----- Available records
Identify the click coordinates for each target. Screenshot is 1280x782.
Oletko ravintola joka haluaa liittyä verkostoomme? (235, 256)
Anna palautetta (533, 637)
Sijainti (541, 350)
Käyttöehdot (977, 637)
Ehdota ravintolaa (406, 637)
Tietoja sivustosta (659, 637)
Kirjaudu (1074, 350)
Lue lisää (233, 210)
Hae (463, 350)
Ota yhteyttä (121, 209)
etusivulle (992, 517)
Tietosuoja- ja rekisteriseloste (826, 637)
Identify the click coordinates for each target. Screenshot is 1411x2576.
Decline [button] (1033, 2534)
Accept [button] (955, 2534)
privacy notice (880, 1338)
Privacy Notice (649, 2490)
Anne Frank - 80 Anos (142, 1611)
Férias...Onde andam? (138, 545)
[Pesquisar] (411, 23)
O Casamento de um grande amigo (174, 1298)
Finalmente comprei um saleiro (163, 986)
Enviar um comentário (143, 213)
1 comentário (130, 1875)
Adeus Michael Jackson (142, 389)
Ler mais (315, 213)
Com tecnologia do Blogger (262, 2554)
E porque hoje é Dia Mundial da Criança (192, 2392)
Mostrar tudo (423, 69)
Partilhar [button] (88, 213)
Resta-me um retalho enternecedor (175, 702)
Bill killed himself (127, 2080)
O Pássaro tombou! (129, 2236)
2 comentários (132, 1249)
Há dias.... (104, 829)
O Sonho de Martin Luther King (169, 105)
----------
# [Exercise goal]
Go back to the data above and please quote exactly, and only, the lines from the line with "Lue lisää (233, 210)" through its last line.

# [Reply]
Lue lisää (233, 210)
Hae (463, 350)
Ota yhteyttä (121, 209)
etusivulle (992, 517)
Tietosuoja- ja rekisteriseloste (826, 637)
Identify the click coordinates for each target. Screenshot is 1411x2576.
Decline [button] (1033, 2534)
Accept [button] (955, 2534)
privacy notice (880, 1338)
Privacy Notice (649, 2490)
Anne Frank - 80 Anos (142, 1611)
Férias...Onde andam? (138, 545)
[Pesquisar] (411, 23)
O Casamento de um grande amigo (174, 1298)
Finalmente comprei um saleiro (163, 986)
Enviar um comentário (143, 213)
1 comentário (130, 1875)
Adeus Michael Jackson (142, 389)
Ler mais (315, 213)
Com tecnologia do Blogger (262, 2554)
E porque hoje é Dia Mundial da Criança (192, 2392)
Mostrar tudo (423, 69)
Partilhar [button] (88, 213)
Resta-me um retalho enternecedor (175, 702)
Bill killed himself (127, 2080)
O Pássaro tombou! (129, 2236)
2 comentários (132, 1249)
Há dias.... (104, 829)
O Sonho de Martin Luther King (169, 105)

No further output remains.